(Problem to work on):
Using the records below, find every line that includes "yang" and copy it.

(Data in this exercise):
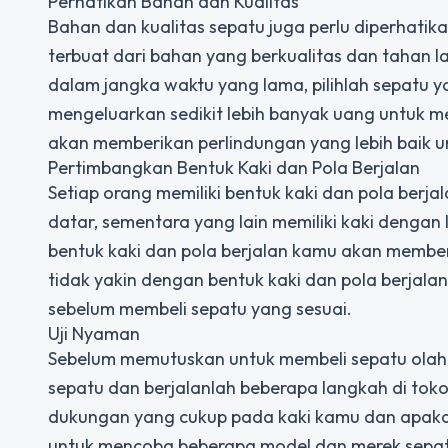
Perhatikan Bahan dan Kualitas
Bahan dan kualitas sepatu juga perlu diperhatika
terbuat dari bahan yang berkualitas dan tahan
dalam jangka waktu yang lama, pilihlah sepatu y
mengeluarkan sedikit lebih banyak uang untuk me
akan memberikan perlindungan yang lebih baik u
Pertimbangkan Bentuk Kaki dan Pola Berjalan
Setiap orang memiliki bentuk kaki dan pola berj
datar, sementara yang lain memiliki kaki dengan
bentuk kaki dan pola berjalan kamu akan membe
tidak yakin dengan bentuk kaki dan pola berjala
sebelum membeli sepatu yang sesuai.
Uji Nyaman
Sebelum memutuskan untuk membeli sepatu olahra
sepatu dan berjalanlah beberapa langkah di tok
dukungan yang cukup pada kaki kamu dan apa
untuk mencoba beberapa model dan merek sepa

--

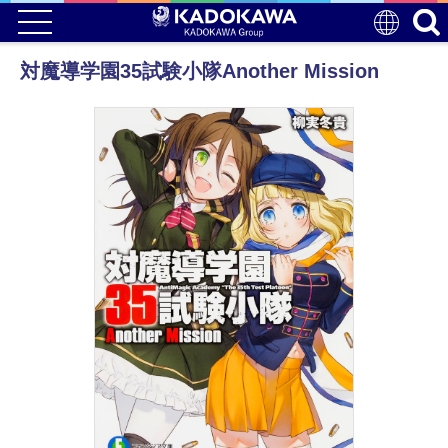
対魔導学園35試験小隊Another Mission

==

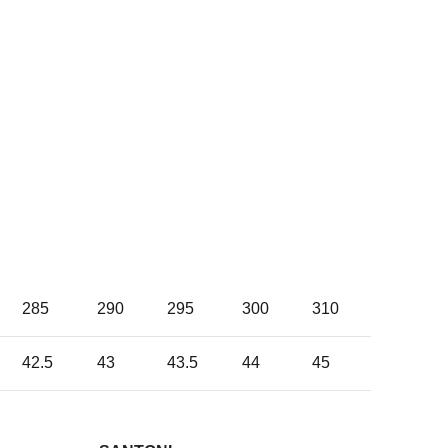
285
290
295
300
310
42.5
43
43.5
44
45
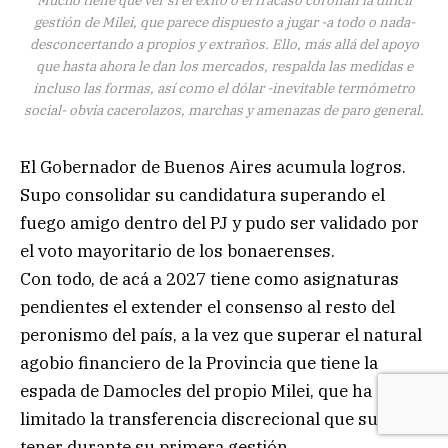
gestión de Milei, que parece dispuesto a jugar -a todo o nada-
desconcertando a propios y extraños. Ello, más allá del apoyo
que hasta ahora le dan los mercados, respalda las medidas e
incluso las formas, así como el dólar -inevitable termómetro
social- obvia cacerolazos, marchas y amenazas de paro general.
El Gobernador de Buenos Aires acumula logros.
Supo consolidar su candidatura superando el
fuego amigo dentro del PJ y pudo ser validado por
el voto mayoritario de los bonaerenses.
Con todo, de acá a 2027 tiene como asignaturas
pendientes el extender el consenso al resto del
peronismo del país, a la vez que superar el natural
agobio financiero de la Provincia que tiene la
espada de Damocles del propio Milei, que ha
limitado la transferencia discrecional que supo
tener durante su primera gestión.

(Answer to this exercise):
terbuat dari bahan yang berkualitas dan tahan
dalam jangka waktu yang lama, pilihlah sepatu y
akan memberikan perlindungan yang lebih baik u
datar, sementara yang lain memiliki kaki dengan
sebelum membeli sepatu yang sesuai.
dukungan yang cukup pada kaki kamu dan apa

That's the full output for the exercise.